Kurz erklärt
Häufige Fragen

Häufige Fragen zum Umgang mit Forschungsdaten

  • Was sind Forschungsdaten?

    Forschungsdaten sind Daten, die im Verlauf eines wissenschaftlichen Arbeitsprozesses erzeugt und verarbeitet werden. Sie bilden die Grundlage von Forschungsergebnissen. Dabei kann es sich um sehr unterschiedliche Arten von Daten handeln, z.B. um Messergebnisse, Sekundäranalysen, Visualisierungen, Modelle oder die Resultate von Umfragen und Erhebungen. Ebenso vielfältig sind die möglichen Datei-Formate, um Zahlen, Text, Programmcode oder Grafik zu speichern. Mitunter werden sogar physische Proben wie Mineralien oder Gewebe als "Daten" definiert.

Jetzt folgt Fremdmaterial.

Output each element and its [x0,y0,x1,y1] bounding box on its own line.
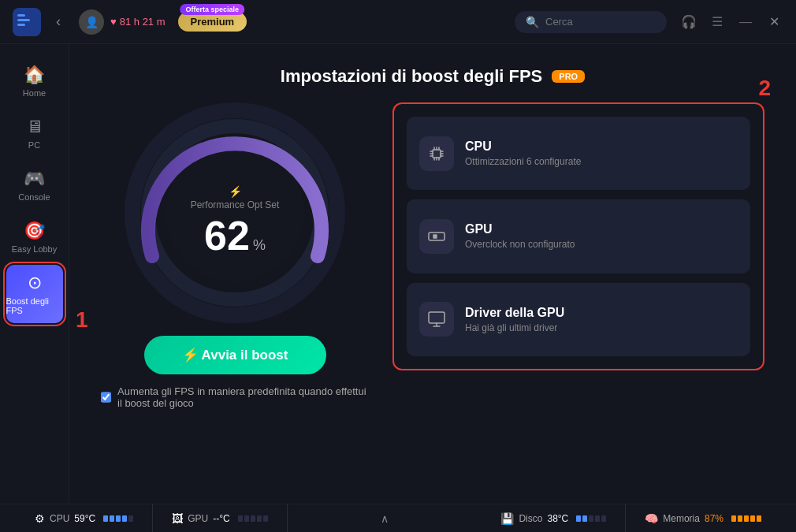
console-icon: 🎮 [24,169,45,189]
status-disk-bars [576,515,606,522]
status-gpu: 🖼 GPU --°C [153,504,287,532]
status-memory: 🧠 Memoria 87% [626,504,780,532]
gauge-inner: ⚡ Performance Opt Set 62 % [191,185,280,256]
statusbar: ⚙ CPU 59°C 🖼 GPU --°C ∧ 💾 Disco 38°C [0,504,796,532]
bar-3 [744,515,749,522]
boost-fps-icon: ⊙ [28,273,42,293]
close-button[interactable]: ✕ [764,13,783,32]
titlebar: ‹ 👤 ♥ 81 h 21 m Offerta speciale Premium… [0,0,796,44]
gpu-driver-card-text: Driver della GPU Hai già gli ultimi driv… [465,306,564,333]
pro-badge: PRO [552,70,585,83]
gpu-driver-title: Driver della GPU [465,306,564,320]
bar-5 [263,515,268,522]
status-memory-label: Memoria [663,513,700,524]
gauge-unit: % [253,237,266,254]
boost-section: ⚡ Avvia il boost Aumenta gli FPS in mani… [101,336,369,409]
cpu-card-text: CPU Ottimizzazioni 6 configurate [465,140,581,167]
svg-rect-10 [429,312,444,323]
gauge-container: ⚡ Performance Opt Set 62 % ⚡ Avvia il bo… [101,102,369,409]
chevron-up-area: ∧ [288,512,482,525]
bolt-icon: ⚡ [229,185,242,198]
bar-2 [110,515,114,522]
sidebar-item-easy-lobby[interactable]: 🎯 Easy Lobby [6,213,63,262]
search-icon: 🔍 [526,16,539,28]
main-content: Impostazioni di boost degli FPS PRO [69,44,796,504]
chevron-up-icon[interactable]: ∧ [381,512,389,525]
annotation-2: 2 [758,76,771,101]
boost-button[interactable]: ⚡ Avvia il boost [144,336,326,374]
gpu-title: GPU [465,222,575,236]
status-disk-icon: 💾 [500,512,514,525]
status-memory-value: 87% [705,513,723,524]
user-section: 👤 ♥ 81 h 21 m [79,9,166,35]
sidebar-label-console: Console [18,192,50,202]
svg-rect-9 [433,235,437,238]
status-gpu-label: GPU [188,513,208,524]
sidebar-item-home[interactable]: 🏠 Home [6,57,63,106]
status-disk-label: Disco [519,513,542,524]
sidebar-label-home: Home [23,88,46,98]
bar-1 [731,515,736,522]
svg-rect-1 [17,14,25,17]
status-memory-bars [731,515,761,522]
status-cpu: ⚙ CPU 59°C [16,504,153,532]
sidebar: 🏠 Home 🖥 PC 🎮 Console 🎯 Easy Lobby ⊙ Boo… [0,44,69,504]
bar-4 [750,515,755,522]
page-title-area: Impostazioni di boost degli FPS PRO [281,66,585,87]
offerta-badge: Offerta speciale [180,4,245,15]
premium-button[interactable]: Offerta speciale Premium [178,12,247,32]
bar-1 [238,515,243,522]
status-cpu-value: 59°C [74,513,95,524]
avatar: 👤 [79,9,104,35]
gpu-subtitle: Overclock non configurato [465,239,575,250]
status-disk-value: 38°C [547,513,568,524]
bar-3 [116,515,121,522]
heart-icon: ♥ [110,16,117,28]
sidebar-label-boost-fps: Boost degli FPS [6,296,63,315]
minimize-button[interactable]: — [736,13,755,32]
cpu-icon [419,136,454,171]
right-panel: 2 CPU Ottimizzazioni 6 configurate [392,102,764,370]
bar-2 [244,515,249,522]
bar-3 [589,515,593,522]
bar-3 [251,515,255,522]
bar-4 [122,515,127,522]
sidebar-label-pc: PC [28,140,40,150]
sidebar-item-pc[interactable]: 🖥 PC [6,109,63,158]
sidebar-item-console[interactable]: 🎮 Console [6,161,63,210]
svg-rect-0 [13,8,41,36]
search-input[interactable] [545,16,656,28]
gpu-icon [419,219,454,254]
easy-lobby-icon: 🎯 [24,221,45,241]
status-disk: 💾 Disco 38°C [482,504,626,532]
bar-2 [738,515,742,522]
status-gpu-value: --°C [213,513,229,524]
fps-checkbox[interactable] [101,391,111,404]
status-cpu-bars [103,515,133,522]
back-button[interactable]: ‹ [47,11,69,33]
gpu-driver-subtitle: Hai già gli ultimi driver [465,322,564,333]
fps-checkbox-label: Aumenta gli FPS in maniera predefinita q… [117,385,369,409]
health-value: 81 h 21 m [120,16,166,28]
boost-checkbox-row: Aumenta gli FPS in maniera predefinita q… [101,385,369,409]
gauge-value: 62 [204,215,250,256]
gpu-card-text: GPU Overclock non configurato [465,222,575,250]
pc-icon: 🖥 [26,117,43,137]
bar-5 [757,515,761,522]
svg-rect-3 [17,24,25,26]
sidebar-item-boost-fps[interactable]: ⊙ Boost degli FPS [6,265,63,323]
cpu-card[interactable]: CPU Ottimizzazioni 6 configurate [407,117,750,190]
headset-icon[interactable]: 🎧 [679,13,698,32]
page-title: Impostazioni di boost degli FPS [281,66,542,87]
svg-rect-7 [433,150,441,158]
premium-label: Premium [191,16,235,28]
search-bar[interactable]: 🔍 [515,11,667,33]
status-cpu-label: CPU [50,513,69,524]
list-icon[interactable]: ☰ [708,13,727,32]
cpu-subtitle: Ottimizzazioni 6 configurate [465,156,581,167]
gpu-card[interactable]: GPU Overclock non configurato [407,199,750,273]
content-area: ⚡ Performance Opt Set 62 % ⚡ Avvia il bo… [69,102,796,409]
gpu-driver-card[interactable]: Driver della GPU Hai già gli ultimi driv… [407,283,750,356]
bar-5 [128,515,133,522]
bar-4 [257,515,262,522]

  • Warum sollten Forschungsdaten aufbewahrt werden?

    Es gehört zur guten wissenschaftlichen Praxis, zumindest die Forschungsdaten, die die Grundlage publizierter Arbeiten bilden, für mindestens zehn Jahre aufzubewahren. Wenn möglichst viele Daten darüber hinaus auch öffentlich zugänglich sind, können sie für weitere Projekte nachgenutzt werden. Außerdem können Forschungsergebnisse so leichter überprüft werden. Förderer und große internationale Zeitschriften verlangen daher in zunehmendem Maße, Forschungdaten nicht nur aufzubewahren, sondern zu veröffentlichen.

  • Worauf ist beim Datenmanagement zu achten?

    Bereits zu Beginn eines Projektes sollte der Umgang mit Daten gut durchdacht und in Form eines Datenmanagementplans schriftlich festgehalten werden. Wichte Punkte sind beispielsweise die Dateiverwaltung und -dokumentation, Speicherkapazitäten, Sicherheitsaspekte, und Backup-Strategien. Wenn Sie im Verlauf eines längeren Projektes Daten bearbeiten und analysieren, wird sich die vorausschauende Planung auszahlen. Bei der Datenpublikation ist darauf zu achten, dass eine eindeutige Identifizierung der Datensätze und somit ihre Zitierbarkeit sichergestellt ist, z.B. mithilfe eines "Digital Object Identifiers" (DOI). Eine Vorlage für einen Datenmanagementplan finden Sie unter Materialien.

  • Wo bekomme ich Unterstützung und Beratung?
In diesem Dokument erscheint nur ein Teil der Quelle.